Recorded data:

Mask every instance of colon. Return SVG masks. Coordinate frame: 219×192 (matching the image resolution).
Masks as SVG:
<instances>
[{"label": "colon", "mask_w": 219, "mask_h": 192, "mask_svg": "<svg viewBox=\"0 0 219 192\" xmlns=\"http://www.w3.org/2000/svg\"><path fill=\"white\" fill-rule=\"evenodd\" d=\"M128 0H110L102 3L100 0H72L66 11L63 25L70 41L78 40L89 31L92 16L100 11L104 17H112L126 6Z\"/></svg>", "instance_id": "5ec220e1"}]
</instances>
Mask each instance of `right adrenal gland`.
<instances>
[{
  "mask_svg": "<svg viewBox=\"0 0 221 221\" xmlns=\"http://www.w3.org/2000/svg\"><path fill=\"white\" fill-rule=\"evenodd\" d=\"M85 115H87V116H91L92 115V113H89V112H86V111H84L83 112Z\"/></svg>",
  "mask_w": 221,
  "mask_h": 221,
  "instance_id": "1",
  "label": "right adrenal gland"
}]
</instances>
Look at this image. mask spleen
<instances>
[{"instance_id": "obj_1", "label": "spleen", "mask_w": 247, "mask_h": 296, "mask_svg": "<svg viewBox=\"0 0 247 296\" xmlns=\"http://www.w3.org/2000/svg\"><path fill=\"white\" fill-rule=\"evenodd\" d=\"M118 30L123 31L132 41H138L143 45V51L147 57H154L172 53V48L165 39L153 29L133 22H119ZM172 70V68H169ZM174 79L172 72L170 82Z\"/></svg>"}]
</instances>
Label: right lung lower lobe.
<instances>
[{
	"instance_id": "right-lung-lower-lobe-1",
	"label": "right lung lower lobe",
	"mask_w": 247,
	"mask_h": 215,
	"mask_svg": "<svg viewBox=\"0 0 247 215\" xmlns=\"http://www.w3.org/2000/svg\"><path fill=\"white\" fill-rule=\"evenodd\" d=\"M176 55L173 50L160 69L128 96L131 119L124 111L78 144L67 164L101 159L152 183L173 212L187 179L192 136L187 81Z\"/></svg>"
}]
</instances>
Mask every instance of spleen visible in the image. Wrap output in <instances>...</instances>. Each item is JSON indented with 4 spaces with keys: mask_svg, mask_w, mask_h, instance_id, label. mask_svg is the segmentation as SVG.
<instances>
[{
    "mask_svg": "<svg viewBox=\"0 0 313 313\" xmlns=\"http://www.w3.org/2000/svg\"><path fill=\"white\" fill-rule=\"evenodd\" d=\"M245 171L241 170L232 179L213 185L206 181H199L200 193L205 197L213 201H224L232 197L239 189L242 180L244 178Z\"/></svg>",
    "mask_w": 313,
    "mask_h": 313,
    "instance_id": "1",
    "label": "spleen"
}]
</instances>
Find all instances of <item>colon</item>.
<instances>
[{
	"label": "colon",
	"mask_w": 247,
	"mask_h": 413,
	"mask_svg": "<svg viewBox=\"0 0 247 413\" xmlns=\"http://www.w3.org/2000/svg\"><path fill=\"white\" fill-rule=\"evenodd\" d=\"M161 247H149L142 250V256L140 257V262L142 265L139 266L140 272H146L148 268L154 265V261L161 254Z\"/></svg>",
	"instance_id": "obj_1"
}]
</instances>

● **What you need to do**: Each record above has to be set down again, word for word.

● **Answer box**:
Mask every instance of colon. Return SVG masks. Coordinate frame: 219×192 (matching the image resolution).
Masks as SVG:
<instances>
[{"label": "colon", "mask_w": 219, "mask_h": 192, "mask_svg": "<svg viewBox=\"0 0 219 192\" xmlns=\"http://www.w3.org/2000/svg\"><path fill=\"white\" fill-rule=\"evenodd\" d=\"M128 0H110L102 3L100 0H72L66 11L63 25L70 41L78 40L89 31L92 16L100 11L104 17H112L126 6Z\"/></svg>", "instance_id": "5ec220e1"}]
</instances>
Mask each instance of `right adrenal gland`.
<instances>
[{
  "mask_svg": "<svg viewBox=\"0 0 221 221\" xmlns=\"http://www.w3.org/2000/svg\"><path fill=\"white\" fill-rule=\"evenodd\" d=\"M85 115H87V116H91L92 115V113H89V112H86V111H84L83 112Z\"/></svg>",
  "mask_w": 221,
  "mask_h": 221,
  "instance_id": "1",
  "label": "right adrenal gland"
}]
</instances>
Look at this image. mask spleen
<instances>
[{"instance_id": "obj_1", "label": "spleen", "mask_w": 247, "mask_h": 296, "mask_svg": "<svg viewBox=\"0 0 247 296\" xmlns=\"http://www.w3.org/2000/svg\"><path fill=\"white\" fill-rule=\"evenodd\" d=\"M118 30L123 31L132 41H138L143 45V51L147 57H154L172 53V48L165 39L153 29L133 22H119ZM172 70V68H169ZM174 79L172 72L170 82Z\"/></svg>"}]
</instances>
Label: right lung lower lobe.
<instances>
[{
	"instance_id": "right-lung-lower-lobe-1",
	"label": "right lung lower lobe",
	"mask_w": 247,
	"mask_h": 215,
	"mask_svg": "<svg viewBox=\"0 0 247 215\" xmlns=\"http://www.w3.org/2000/svg\"><path fill=\"white\" fill-rule=\"evenodd\" d=\"M176 55L173 50L160 69L128 96L131 119L124 111L78 144L67 164L101 159L152 183L173 212L187 179L192 136L187 81Z\"/></svg>"
}]
</instances>
Mask every instance of spleen visible in the image. Wrap output in <instances>...</instances>. Each item is JSON indented with 4 spaces with keys: mask_svg, mask_w, mask_h, instance_id, label. mask_svg is the segmentation as SVG.
<instances>
[{
    "mask_svg": "<svg viewBox=\"0 0 313 313\" xmlns=\"http://www.w3.org/2000/svg\"><path fill=\"white\" fill-rule=\"evenodd\" d=\"M245 171L241 170L232 179L213 185L206 181H199L200 193L205 197L213 201H224L232 197L239 189L242 180L244 178Z\"/></svg>",
    "mask_w": 313,
    "mask_h": 313,
    "instance_id": "1",
    "label": "spleen"
}]
</instances>
Find all instances of <item>colon</item>.
<instances>
[{
	"label": "colon",
	"mask_w": 247,
	"mask_h": 413,
	"mask_svg": "<svg viewBox=\"0 0 247 413\" xmlns=\"http://www.w3.org/2000/svg\"><path fill=\"white\" fill-rule=\"evenodd\" d=\"M161 247H149L142 250V256L140 257V262L142 265L139 266L140 272H146L148 268L154 265V261L161 254Z\"/></svg>",
	"instance_id": "obj_1"
}]
</instances>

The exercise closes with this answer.